[[ Data shown open ]]

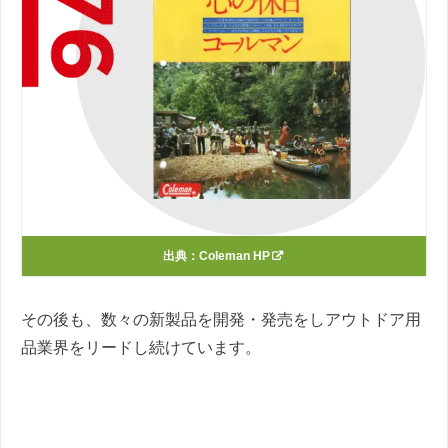
出典：
Coleman HP
その後も、数々の新製品を開発・発売をしアウトドア用
品業界をリードし続けています。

[[ Data shown closed ]]

## What this task involves
All of the material should be written out again exactly, apart from the pictures.

## Answer below
出典：
Coleman HP
その後も、数々の新製品を開発・発売をしアウトドア用
品業界をリードし続けています。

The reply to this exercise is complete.